Nothing would ever be "novel" if studying the existing knowledge could not lead to novel solutions.
GPT 5.2 Thinking is solving Erdős Problems that had no prior solution - with a proof.
The point is that the LLM did not model maths to do this, made calls to a formal proof tool that did model maths, and was essentially working as the step function to a search algorithm, iterating until it found the zero in the function.
That's clever use of the LLM as a component in a search algorithm, but the secret sauce here is not the LLM but the middleware that operated both the LLM and the formal proof tool.
That middleware was the search tool that a human used to find the solution.
This is not the same as a synthesis of information from the corpus of text.
The bet OpenAI has made is that if this is the optimal final form, then given enough data and training, gradient descent will eventually build it. And I don't think that's entirely unreasonable, even if we haven't quite reached that point yet. The issues are more in how language is an imperfect description of the world. LLMs seems to be able to navigate the mistakes, contradictions and propaganda with some success, but fail at things like spatial awareness. That's why OpenAI is pushing image models and 3d world models, despite making very little money from them: they are working towards LLMs with more complete world models unchained by language
I'm not sure if they are on the right track, but from a theoretical point I don't see an inherent fault
First, the subjectivity of language.
1) People only speak or write down information that needs to be added to a base "world model" that a listener or receiver already has. This context is extremely important to any form of communication and is entirely missing when you train a pure language model. The subjective experience required to parse the text is missing.

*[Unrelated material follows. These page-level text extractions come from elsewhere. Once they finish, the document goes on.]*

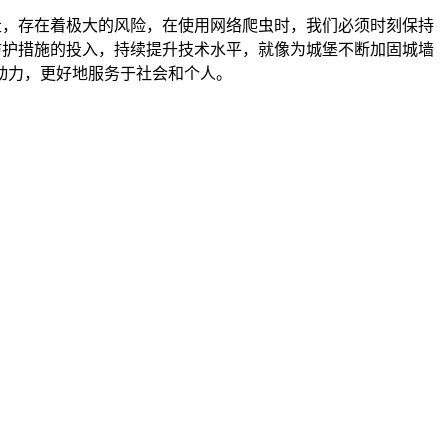
走，存在着极大的风险，在使用网络爬虫时，我们必须时刻保持
防护措施的投入，持续提升技术水平，就像为城堡不断加固城墙
动力，更好地服务于社会和个人。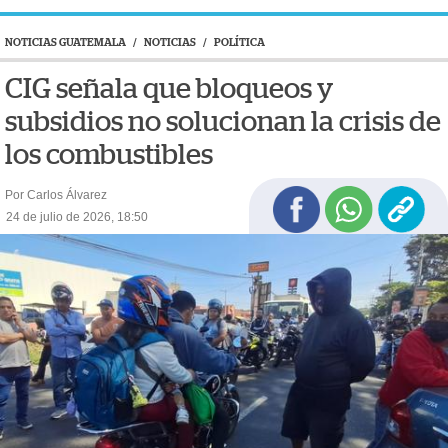
NOTICIAS GUATEMALA
/
NOTICIAS
/
POLÍTICA
CIG señala que bloqueos y
subsidios no solucionan la crisis de
los combustibles
Por Carlos Álvarez
24 de julio de 2026, 18:50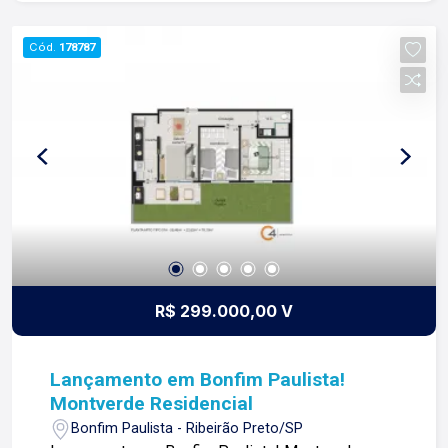
a vida em casal e está procurando o lugar
perfeito para residir e pensar no futuro da sua
Cód.
178787
família. Famílias Para você que procura a melhor
estrutura de lazer e segurança para o futuro.
R$ 299.000,00 V
Lançamento em Bonfim Paulista!
Montverde Residencial
Bonfim Paulista - Ribeirão Preto/SP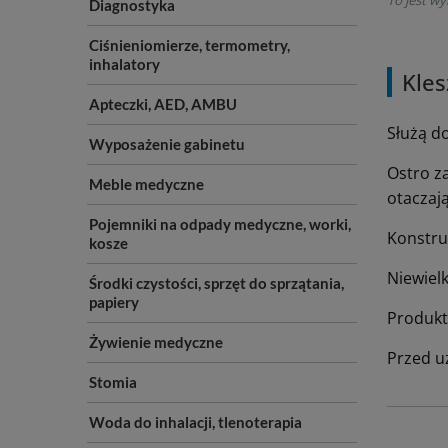
Diagnostyka
Ciśnieniomierze, termometry,
inhalatory
Kles
Apteczki, AED, AMBU
Służą d
Wyposażenie gabinetu
Ostro z
Meble medyczne
otaczaj
Pojemniki na odpady medyczne, worki,
Konstruk
kosze
Niewielk
Środki czystości, sprzęt do sprzątania,
papiery
Produkt
Żywienie medyczne
Przed u
Stomia
Woda do inhalacji, tlenoterapia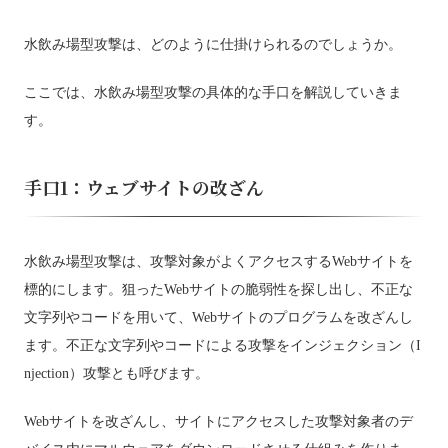
水飲み場型攻撃は、どのように仕掛けられるのでしょうか。
ここでは、水飲み場型攻撃の具体的な手口を解説していきま
す。
手口1：ウェブサイトの改ざん
水飲み場型攻撃は、攻撃対象がよくアクセスするWebサイトを
標的にします。狙ったWebサイトの脆弱性を探し出し、不正な
文字列やコードを用いて、Webサイトのプログラムを改ざんし
ます。不正な文字列やコードによる攻撃をインジェクション（I
njection）攻撃とも呼びます。
Webサイトを改ざんし、サイトにアクセスした攻撃対象者のデ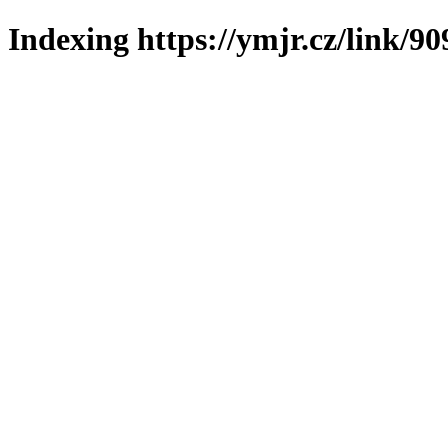
Indexing https://ymjr.cz/link/90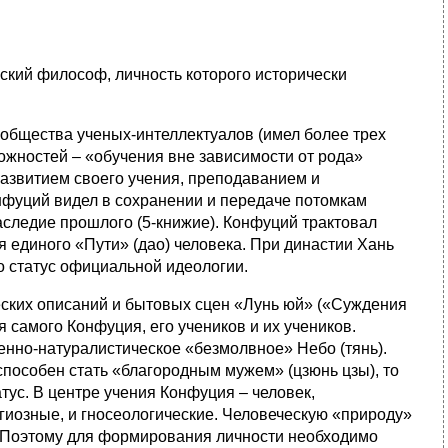
ский философ, личность которого исторически
общества ученых-интеллектуалов (имел более трех
ожностей – «обучения вне зависимости от рода»
развитием своего учения, преподаванием и
нфуций видел в сохранении и передаче потомкам
аследие прошлого (5-книжие). Конфуций трактовал
 единого «Пути» (дао) человека. При династии Хань
ло статус официальной идеологии.
ческих описаний и бытовых сцен «Лунь юй» («Суждения
самого Конфуция, его учеников и их учеников.
нно-натуралистическое «безмолвное» Небо (тянь).
пособен стать «благородным мужем» (цзюнь цзы), то
ус. В центре учения Конфуция – человек,
гиозные, и гносеологические. Человеческую «природу»
). Поэтому для формирования личности необходимо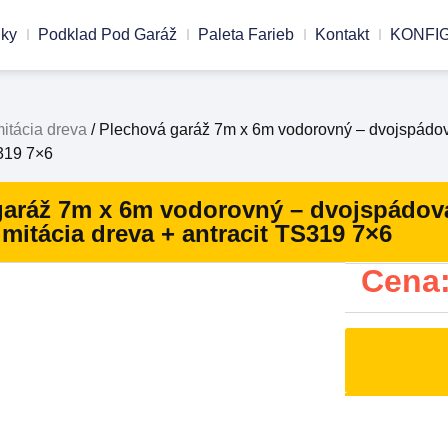
nky
Podklad Pod Garáž
Paleta Farieb
Kontakt
KONFI
mitácia dreva
/ Plechová garáž 7m x 6m vodorovný – dvojspádová
S319 7×6
aráž 7m x 6m vodorovný – dvojspádová 
imitácia dreva + antracit TS319 7×6
Cena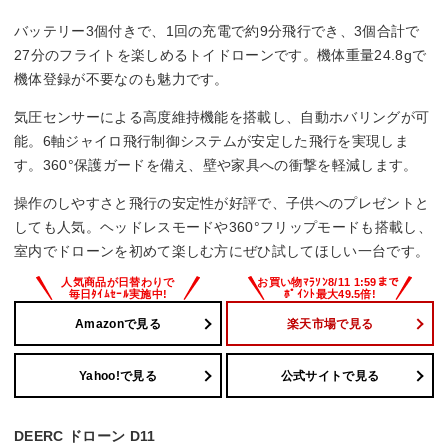
バッテリー3個付きで、1回の充電で約9分飛行でき、3個合計で
27分のフライトを楽しめるトイドローンです。機体重量24.8gで
機体登録が不要なのも魅力です。
気圧センサーによる高度維持機能を搭載し、自動ホバリングが可
能。6軸ジャイロ飛行制御システムが安定した飛行を実現しま
す。360°保護ガードを備え、壁や家具への衝撃を軽減します。
操作のしやすさと飛行の安定性が好評で、子供へのプレゼントと
しても人気。ヘッドレスモードや360°フリップモードも搭載し、
室内でドローンを初めて楽しむ方にぜひ試してほしい一台です。
Amazonで見る
楽天市場で見る
Yahoo!で見る
公式サイトで見る
DEERC ドローン D11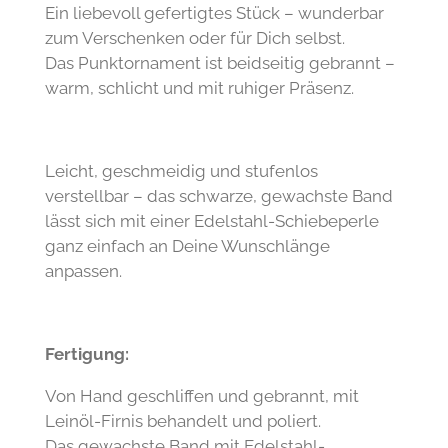
Ein liebevoll gefertigtes Stück – wunderbar
zum Verschenken oder für Dich selbst.
Das Punktornament ist beidseitig gebrannt –
warm, schlicht und mit ruhiger Präsenz.
Leicht, geschmeidig und stufenlos
verstellbar – das schwarze, gewachste Band
lässt sich mit einer Edelstahl-Schiebeperle
ganz einfach an Deine Wunschlänge
anpassen.
Fertigung:
Von Hand geschliffen und gebrannt, mit
Leinöl-Firnis behandelt und poliert.
Das gewachste Band mit Edelstahl-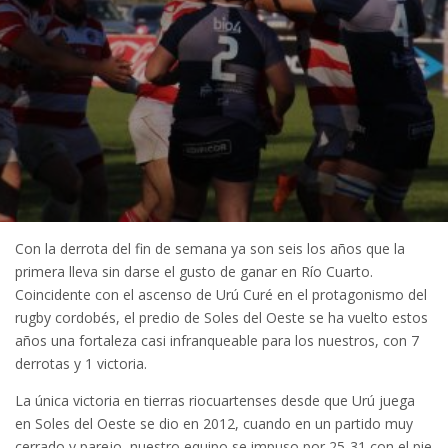
Con la derrota del fin de semana ya son seis los años que la
primera lleva sin darse el gusto de ganar en Río Cuarto.
Coincidente con el ascenso de Urú Curé en el protagonismo del
rugby cordobés, el predio de Soles del Oeste se ha vuelto estos
años una fortaleza casi infranqueable para los nuestros, con 7
derrotas y 1 victoria.
La única victoria en tierras riocuartenses desde que Urú juega
en Soles del Oeste se dio en 2012, cuando en un partido muy
cerrado y parejo, nuestro equipo se impuso por 25-31 con el pie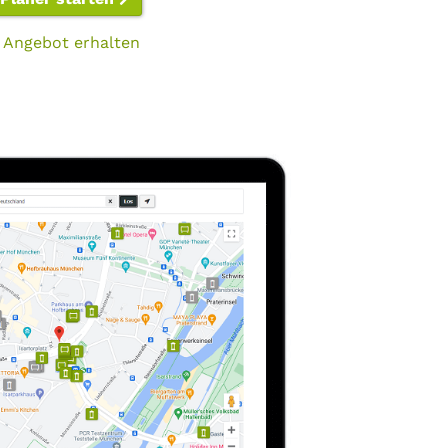
 Angebot erhalten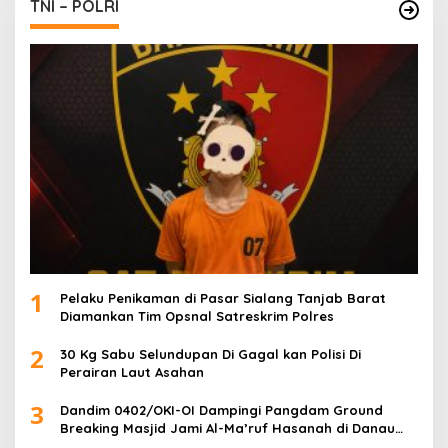
TNI – POLRI
1
Pelaku Penikaman di Pasar Sialang Tanjab Barat
Diamankan Tim Opsnal Satreskrim Polres
2
30 Kg Sabu Selundupan Di Gagal kan Polisi Di
Perairan Laut Asahan
3
Dandim 0402/OKI-OI Dampingi Pangdam Ground
Breaking Masjid Jami Al-Ma’ruf Hasanah di Danau
Biru Ogan Ilir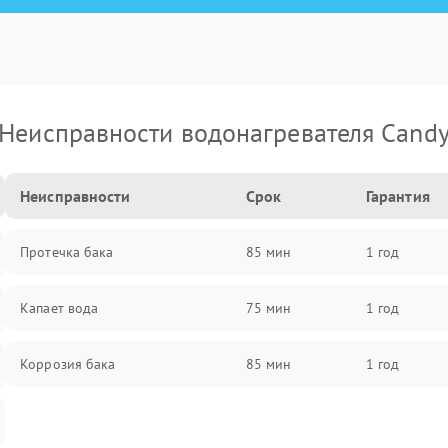
Неисправности водонагревателя Cand
Неисправности
Срок
Гарантия
Протечка бака
85 мин
1 год
Капает вода
75 мин
1 год
Коррозия бака
85 мин
1 год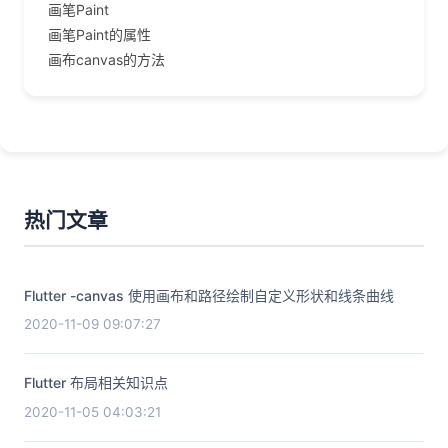
画笔Paint
画笔Paint的属性
画布canvas的方法
热门文章
Flutter -canvas 使用画布和路径绘制自定义形状和线条曲线
2020-11-09 09:07:27
Flutter 布局相关知识点
2020-11-05 04:03:21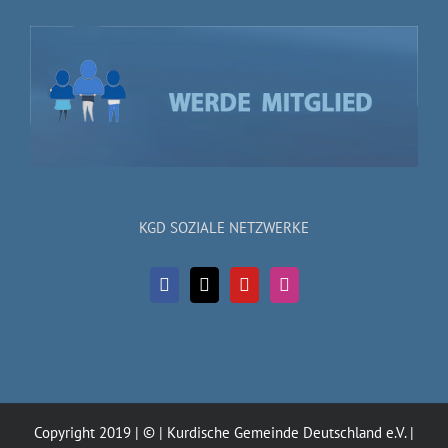
KGD SOZIALE NETZWERKE
Copyright 2019 | © | Kurdische Gemeinde Deutschland e.V. |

2) When people produce text, there is always a motive to do so which influences the contents of the text. This subjective information component of producing the text is interpreted no different from any "world model" information.
A world model should be as objective as possible. Using language, the most subjective form of information is a bad fit.
The other issue in this argument is that you're inverting the implication. You say an accurate world model will produce the best word model, but then suddenly this is used to imply that any good word model is a useful world model. This does not compute.
But that small semantic note aside, if an LLM is used to trigger other tools to find new facts, then those other tools are modeling the "world" or a particular domain. Alternatively you could say that the system as a whole, that the LLM is a part of, models the "world" or a particular domain.